Having blogged about the case of the Christian couple running a B&B in Cornwall, who were taken to court and fined for refusing to allow two men to share a double bedroom, I was startled to discover that they – and presumably other Christians in similar situations – now have an unlikely champion: Dr David Starkey. I have just come across a clip of Dr Starkey’s statement on BBC1’s Question Time last week. In it the historian, who describes himself as “atheist and gay”, speaks out against what he calls a “new tyranny”, a liberal morality which is “every bit as oppressive as the old”.
He makes it clear he is opposed to the fine imposed on the couple, saying: “The way to do that is not to ban them, not to fine them. It is for them simply to put up what seems to me to be a quite proper notice in a small privately-run hotel which says we are Christians and this is what we believe.” Otherwise, Starkey told the hushed TV audience, “We are producing a new tyranny.”
Should I be so surprised at Starkey’s stance? When he used to be on the Moral Maze he always demonstrated that he was his own man.
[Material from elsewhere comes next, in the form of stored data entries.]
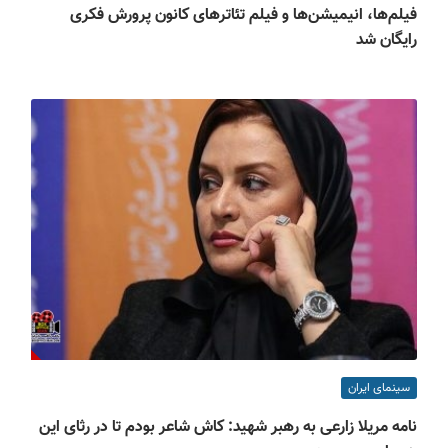
فیلم‌ها، انیمیشن‌ها و فیلم تئاترهای کانون پرورش فکری
رایگان شد
سینمای ایران
نامه مریلا زارعی به رهبر شهید: کاش شاعر بودم تا در رثای این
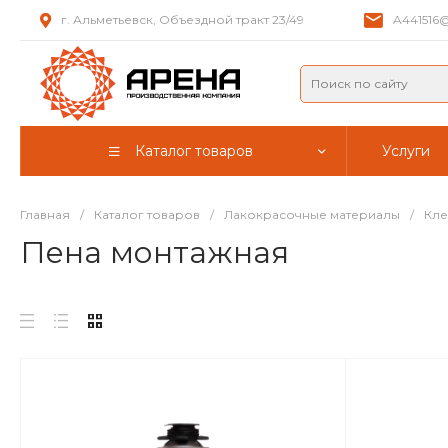
г. Альметьевск, Объездной тракт 23/49
A441516@
Каталог товаров
Услуги
Главная
/
Каталог товаров
/
Лакокрасочные материалы
/
Кле
Пена монтажная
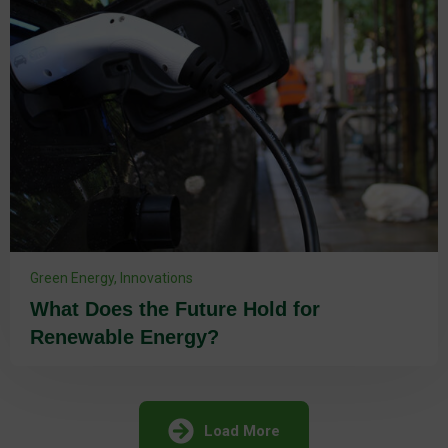
Green Energy
,
Innovations
What Does the Future Hold for
Renewable Energy?
Load More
When the morality of separating the conjoined twins, Rosie and Gracie Attard, was debated in 2001, and it became clear that the surgical intervention to separate them would mean the deliberate killing of one of the girls in order to save the life of the other, Starkey opposed the surgery.
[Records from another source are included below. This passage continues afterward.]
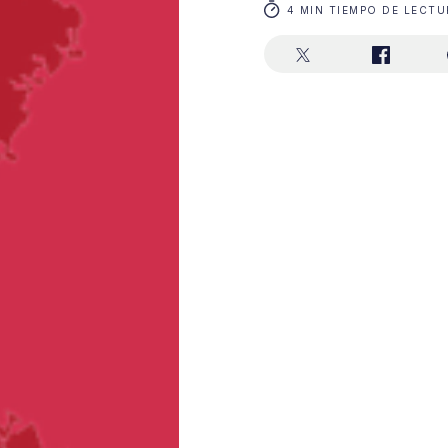
4 MIN TIEMPO DE LECTU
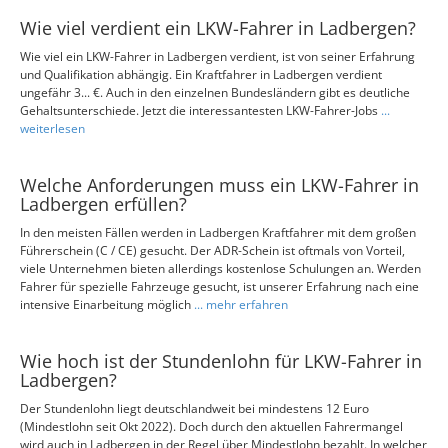
Wie viel verdient ein LKW-Fahrer in Ladbergen?
Wie viel ein LKW-Fahrer in Ladbergen verdient, ist von seiner Erfahrung
und Qualifikation abhängig. Ein Kraftfahrer in Ladbergen verdient
ungefähr 3... €. Auch in den einzelnen Bundesländern gibt es deutliche
Gehaltsunterschiede. Jetzt die interessantesten LKW-Fahrer-Jobs
...
weiterlesen
Welche Anforderungen muss ein LKW-Fahrer in
Ladbergen erfüllen?
In den meisten Fällen werden in Ladbergen Kraftfahrer mit dem großen
Führerschein (C / CE) gesucht. Der ADR-Schein ist oftmals von Vorteil,
viele Unternehmen bieten allerdings kostenlose Schulungen an. Werden
Fahrer für spezielle Fahrzeuge gesucht, ist unserer Erfahrung nach eine
intensive Einarbeitung möglich
... mehr erfahren
Wie hoch ist der Stundenlohn für LKW-Fahrer in
Ladbergen?
Der Stundenlohn liegt deutschlandweit bei mindestens 12 Euro
(Mindestlohn seit Okt 2022). Doch durch den aktuellen Fahrermangel
wird auch in Ladbergen in der Regel über Mindestlohn bezahlt. In welcher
As intriguing as his championing the right of Christians to follow their conscience was Dr Starkey’s final remark on Question Time: he said his mother had been a devout Christian and that it was “her hatred and opposition to homosexuality that made me what I am”. As he concluded that “being nice and sweet about gays isn’t wholly a good thing”, I don’t think he meant that his mother was the cause of his homosexuality; I interpret it as meaning that his mother’s strong views had shaped her son’s similar determination to speak out strongly on what he believed – especially in instances of bullying and oppression – and not to kow-tow to heavy-handed political correctness.
Others may have different interpretations. At any rate, it is salutary to note that the clearest objection to the legal judgment against the B&B couple has come not from our Catholic bishops (as far as I know) but from a self-confessed atheist and homosexual. Thank you, Dr Starkey.